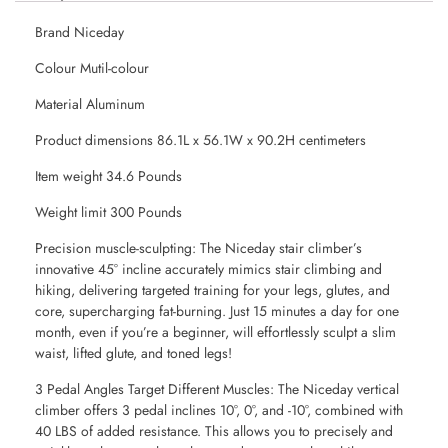
Brand Niceday
Colour Mutil-colour
Material Aluminum
Product dimensions 86.1L x 56.1W x 90.2H centimeters
Item weight 34.6 Pounds
Weight limit 300 Pounds
Precision muscle-sculpting: The Niceday stair climber’s
innovative 45° incline accurately mimics stair climbing and
hiking, delivering targeted training for your legs, glutes, and
core, supercharging fat-burning. Just 15 minutes a day for one
month, even if you’re a beginner, will effortlessly sculpt a slim
waist, lifted glute, and toned legs!
3 Pedal Angles Target Different Muscles: The Niceday vertical
climber offers 3 pedal inclines 10°, 0°, and -10°, combined with
40 LBS of added resistance. This allows you to precisely and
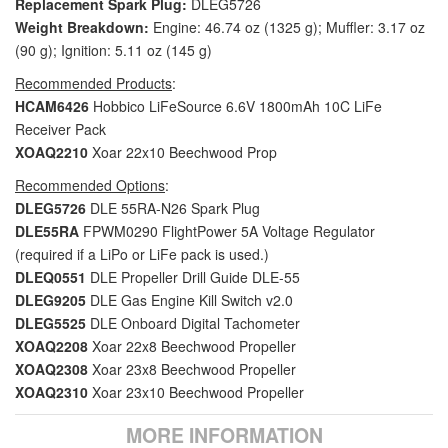
Replacement Spark Plug:
DLEG5726
Weight Breakdown:
Engine: 46.74 oz (1325 g); Muffler: 3.17 oz
(90 g); Ignition: 5.11 oz (145 g)
Recommended Products
:
HCAM6426
Hobbico LiFeSource 6.6V 1800mAh 10C LiFe
Receiver Pack
XOAQ2210
Xoar 22x10 Beechwood Prop
Recommended Options
:
DLEG5726
DLE 55RA-N26 Spark Plug
DLE55RA
FPWM0290 FlightPower 5A Voltage Regulator
(required if a LiPo or LiFe pack is used.)
DLEQ0551
DLE Propeller Drill Guide DLE-55
DLEG9205
DLE Gas Engine Kill Switch v2.0
DLEG5525
DLE Onboard Digital Tachometer
XOAQ2208
Xoar 22x8 Beechwood Propeller
XOAQ2308
Xoar 23x8 Beechwood Propeller
XOAQ2310
Xoar 23x10 Beechwood Propeller
MORE INFORMATION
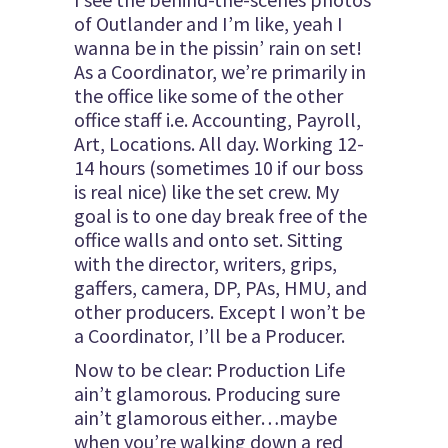
of Outlander and I’m like, yeah I
wanna be in the pissin’ rain on set!
As a Coordinator, we’re primarily in
the office like some of the other
office staff i.e. Accounting, Payroll,
Art, Locations. All day. Working 12-
14 hours (sometimes 10 if our boss
is real nice) like the set crew. My
goal is to one day break free of the
office walls and onto set. Sitting
with the director, writers, grips,
gaffers, camera, DP, PAs, HMU, and
other producers. Except I won’t be
a Coordinator, I’ll be a Producer.
Now to be clear: Production Life
ain’t glamorous. Producing sure
ain’t glamorous either…maybe
when you’re walking down a red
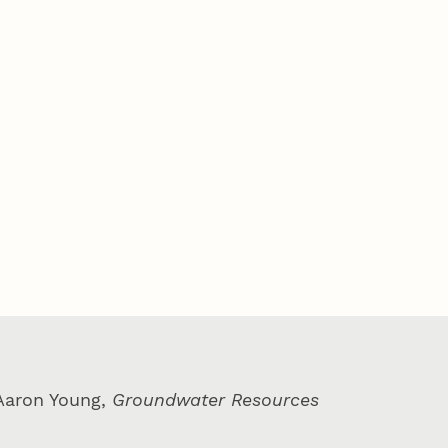
 Aaron Young,
Groundwater Resources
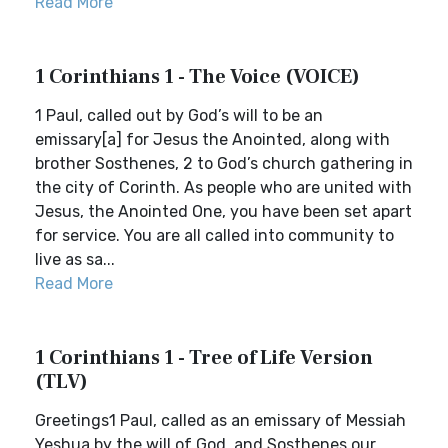
Read More
1 Corinthians 1 - The Voice (VOICE)
1 Paul, called out by God’s will to be an
emissary[a] for Jesus the Anointed, along with
brother Sosthenes, 2 to God’s church gathering in
the city of Corinth. As people who are united with
Jesus, the Anointed One, you have been set apart
for service. You are all called into community to
live as sa...
Read More
1 Corinthians 1 - Tree of Life Version
(TLV)
Greetings1 Paul, called as an emissary of Messiah
Yeshua by the will of God, and Sosthenes our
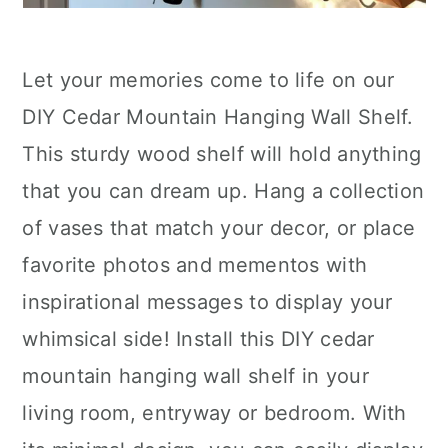
Let your memories come to life on our
DIY Cedar Mountain Hanging Wall Shelf.
This sturdy wood shelf will hold anything
that you can dream up. Hang a collection
of vases that match your decor, or place
favorite photos and mementos with
inspirational messages to display your
whimsical side! Install this DIY cedar
mountain hanging wall shelf in your
living room, entryway or bedroom. With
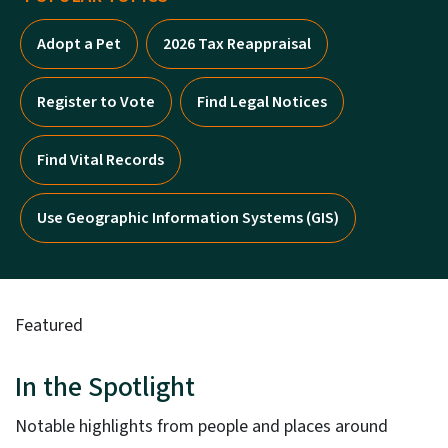
Adopt a Pet
2026 Tax Reappraisal
Register to Vote
Find Legal Notices
Find Vital Records
Use Geographic Information Systems (GIS)
Featured
In the Spotlight
Notable highlights from people and places around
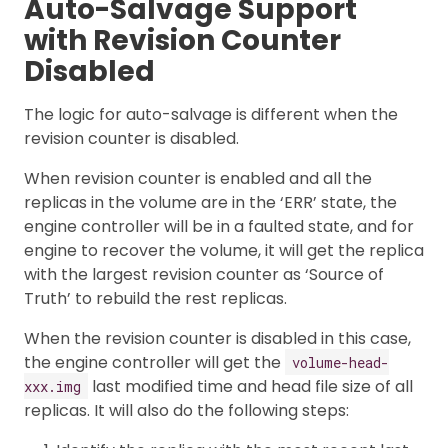
Auto-Salvage Support
with Revision Counter
Disabled
The logic for auto-salvage is different when the
revision counter is disabled.
When revision counter is enabled and all the
replicas in the volume are in the ‘ERR’ state, the
engine controller will be in a faulted state, and for
engine to recover the volume, it will get the replica
with the largest revision counter as ‘Source of
Truth’ to rebuild the rest replicas.
When the revision counter is disabled in this case,
the engine controller will get the
volume-head-
last modified time and head file size of all
xxx.img
replicas. It will also do the following steps:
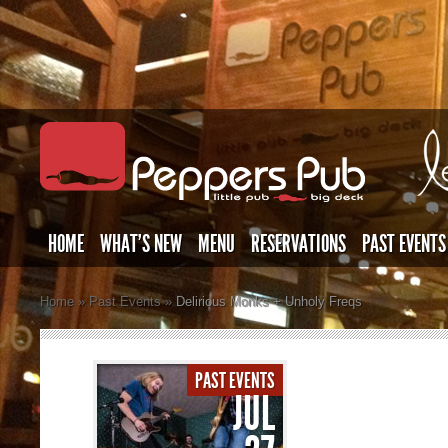
HOME
WHAT’S NEW
MENU
RESERVATIONS
PAST EVENTS
Home
»
Past Events
»
Delirious Monks + Unholy Freqs
PAST EVENTS
JUL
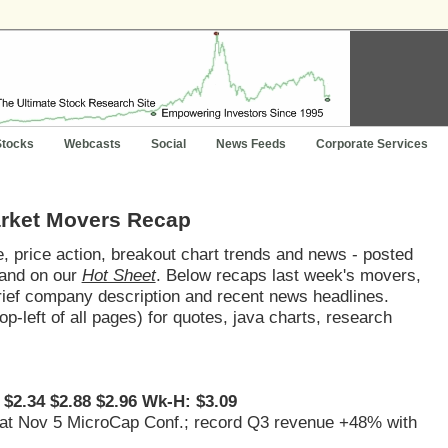
Stocks
Webcasts
Social
News Feeds
Corporate Services
arket Movers Recap
 price action, breakout chart trends and news - posted
and on our
Hot Sheet
. Below recaps last week's movers,
brief company description and recent news headlines.
op-left of all pages) for quotes, java charts, research
 $2.34 $2.88 $2.96 Wk-H: $3.09
s, at Nov 5 MicroCap Conf.; record Q3 revenue +48% with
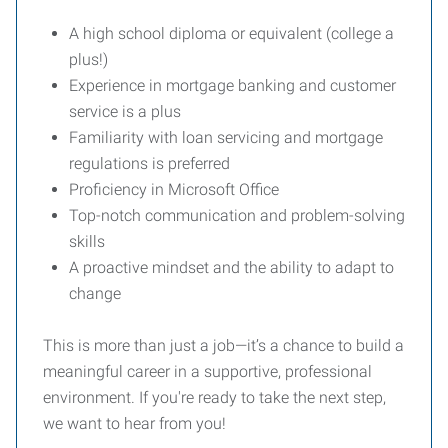
A high school diploma or equivalent (college a
plus!)
Experience in mortgage banking and customer
service is a plus
Familiarity with loan servicing and mortgage
regulations is preferred
Proficiency in Microsoft Office
Top-notch communication and problem-solving
skills
A proactive mindset and the ability to adapt to
change
This is more than just a job—it’s a chance to build a
meaningful career in a supportive, professional
environment. If you're ready to take the next step,
we want to hear from you!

* What you are asked to do *
Reproduce the entries above exactly, without images.

* Solved problem *
Brand Niceday
Colour Mutil-colour
Material Aluminum
Product dimensions 86.1L x 56.1W x 90.2H centimeters
Item weight 34.6 Pounds
Weight limit 300 Pounds
Precision muscle-sculpting: The Niceday stair climber’s
innovative 45° incline accurately mimics stair climbing and
hiking, delivering targeted training for your legs, glutes, and
core, supercharging fat-burning. Just 15 minutes a day for one
month, even if you’re a beginner, will effortlessly sculpt a slim
waist, lifted glute, and toned legs!
3 Pedal Angles Target Different Muscles: The Niceday vertical
climber offers 3 pedal inclines 10°, 0°, and -10°, combined with
40 LBS of added resistance. This allows you to precisely and
Replacement Spark Plug:
DLEG5726
Weight Breakdown:
Engine: 46.74 oz (1325 g); Muffler: 3.17 oz
(90 g); Ignition: 5.11 oz (145 g)
Recommended Products
:
HCAM6426
Hobbico LiFeSource 6.6V 1800mAh 10C LiFe
Receiver Pack
XOAQ2210
Xoar 22x10 Beechwood Prop
Recommended Options
:
DLEG5726
DLE 55RA-N26 Spark Plug
DLE55RA
FPWM0290 FlightPower 5A Voltage Regulator
(required if a LiPo or LiFe pack is used.)
DLEQ0551
DLE Propeller Drill Guide DLE-55
DLEG9205
DLE Gas Engine Kill Switch v2.0
DLEG5525
DLE Onboard Digital Tachometer
XOAQ2208
Xoar 22x8 Beechwood Propeller
XOAQ2308
Xoar 23x8 Beechwood Propeller
XOAQ2310
Xoar 23x10 Beechwood Propeller
MORE INFORMATION
of Outlander and I’m like, yeah I
wanna be in the pissin’ rain on set!
As a Coordinator, we’re primarily in
the office like some of the other
office staff i.e. Accounting, Payroll,
Art, Locations. All day. Working 12-
14 hours (sometimes 10 if our boss
is real nice) like the set crew. My
goal is to one day break free of the
office walls and onto set. Sitting
with the director, writers, grips,
gaffers, camera, DP, PAs, HMU, and
other producers. Except I won’t be
a Coordinator, I’ll be a Producer.
Now to be clear: Production Life
ain’t glamorous. Producing sure
ain’t glamorous either…maybe
when you’re walking down a red
 Aaron Young,
Groundwater Resources
Read More
1 Corinthians 1 - The Voice (VOICE)
1 Paul, called out by God’s will to be an
emissary[a] for Jesus the Anointed, along with
brother Sosthenes, 2 to God’s church gathering in
the city of Corinth. As people who are united with
Jesus, the Anointed One, you have been set apart
for service. You are all called into community to
live as sa...
Read More
1 Corinthians 1 - Tree of Life Version
(TLV)
Greetings1 Paul, called as an emissary of Messiah
Yeshua by the will of God, and Sosthenes our
Let your memories come to life on our
DIY Cedar Mountain Hanging Wall Shelf.
This sturdy wood shelf will hold anything
that you can dream up. Hang a collection
of vases that match your decor, or place
favorite photos and mementos with
inspirational messages to display your
whimsical side! Install this DIY cedar
mountain hanging wall shelf in your
living room, entryway or bedroom. With
Adopt a Pet
2026 Tax Reappraisal
Register to Vote
Find Legal Notices
Find Vital Records
Use Geographic Information Systems (GIS)
Featured
In the Spotlight
Notable highlights from people and places around
Auto-Salvage Support
with Revision Counter
Disabled
The logic for auto-salvage is different when the
revision counter is disabled.
When revision counter is enabled and all the
replicas in the volume are in the ‘ERR’ state, the
engine controller will be in a faulted state, and for
engine to recover the volume, it will get the replica
with the largest revision counter as ‘Source of
Truth’ to rebuild the rest replicas.
When the revision counter is disabled in this case,
the engine controller will get the
volume-head-
last modified time and head file size of all
xxx.img
replicas. It will also do the following steps:
HOME
WHAT’S NEW
MENU
RESERVATIONS
PAST EVENTS
Home
»
Past Events
»
Delirious Monks + Unholy Freqs
PAST EVENTS
JUL
Stocks
Webcasts
Social
News Feeds
Corporate Services
arket Movers Recap
 price action, breakout chart trends and news - posted
and on our
Hot Sheet
. Below recaps last week's movers,
brief company description and recent news headlines.
op-left of all pages) for quotes, java charts, research
 $2.34 $2.88 $2.96 Wk-H: $3.09
s, at Nov 5 MicroCap Conf.; record Q3 revenue +48% with
A high school diploma or equivalent (college a
plus!)
Experience in mortgage banking and customer
service is a plus
Familiarity with loan servicing and mortgage
regulations is preferred
Proficiency in Microsoft Office
Top-notch communication and problem-solving
skills
A proactive mindset and the ability to adapt to
change
This is more than just a job—it’s a chance to build a
meaningful career in a supportive, professional
environment. If you're ready to take the next step,
we want to hear from you!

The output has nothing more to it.